I have said it before and I will say it again, gyms are fundamentally weird places. I shudder to think what Goffman or Foucalt would have to say about them. There are many things that make the gym weird, the Personal Trainers, the Body Beautifuls, the strange slogans and incessant advertising, a room full of people running on the spot staring at television screens. The list goes on and on. But today I will talk about some of the gym’s weirder inhabitants: the Body Beautifuls. You know the ones.
The women are young with make up, free flowing ponytails and very short shorts. I am willing to concede the makeup, because if I actually wore makeup to work it is unlikely I would think to take it off before working out. But it would get messy once I started. This is not a problem for the female BBs as they do not seem prone to sweating. Nor are they prone to love handles, cellulite or unmanageable hair. I am becoming increasingly convinced they are a bread of aliens trying to bring down humanity by contributing to fellow gym-goers feelings of discomfort and dismay at their own flabby(er) bodies. The men don’t seem to sweat much either. The just look all hot and muscly and unattainable. Except for the really bulky ones who just look like aliens, lending further support to my Theory. (Although, another theory suggests that they exist purely for our amusement, but that feels unkind).
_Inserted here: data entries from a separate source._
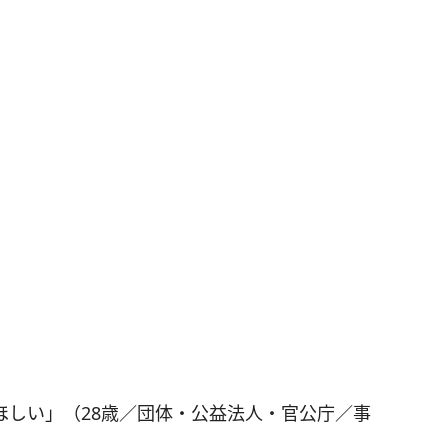
ほしい」（28歳／団体・公益法人・官公庁／事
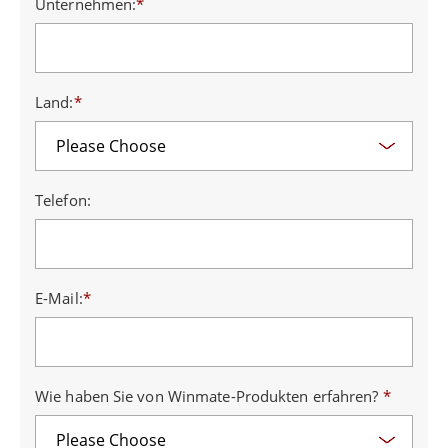
Unternehmen:
*
Land:
*
Telefon:
E-Mail:
*
Wie haben Sie von Winmate-Produkten erfahren?
*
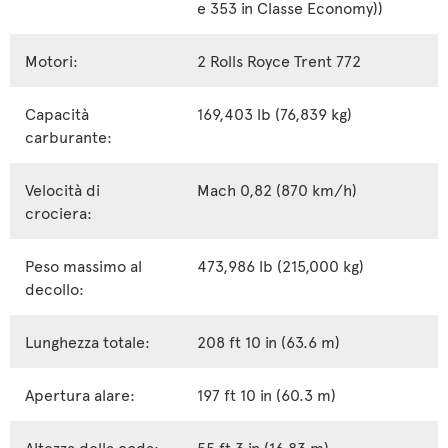
e 353 in Classe Economy))
Motori:
2 Rolls Royce Trent 772
Capacità
169,403 lb (76,839 kg)
carburante:
Velocità di
Mach 0,82 (870 km/h)
crociera:
Peso massimo al
473,986 lb (215,000 kg)
decollo:
Lunghezza totale:
208 ft 10 in (63.6 m)
Apertura alare:
197 ft 10 in (60.3 m)
Altezza della coda:
55 ft 3 in (16.83 m)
For the BBs working out isn’t so much about fitness but about putting yourself on display. It’s like a courtship ritual gone wrong. Wrong because the normal people (i.e. me) can only watch, occasionally drool and keep their arousal respectfully to themselves (the gym is one place where I am glad I am not a man, perhaps that’s why so many of them wear loose fitting shorts?). Courtship certainly takes place, and it is a strange thing to watch. It’s a bit like watching man peacocks try to impress lady peacocks. Except at the gym, everyone behaves like the man peacock.
‘Jealous?’ I hear you mumble with a raised eyebrow. Not really. The BBs are far removed from anyone I have experienced in real life, and it is hard to be jealous of something so completely unrelatable. And when I check out men in the gym (and believe me, I do) the ones I usually like the look of are a little bit scruffier, or a bit skinnier, or have glasses. You know, they look like real people (or are just really, really dirty hot). I would like to think the real people extend the same courtesy to me, but I’m not so sure. I look pretty whacked when I work out.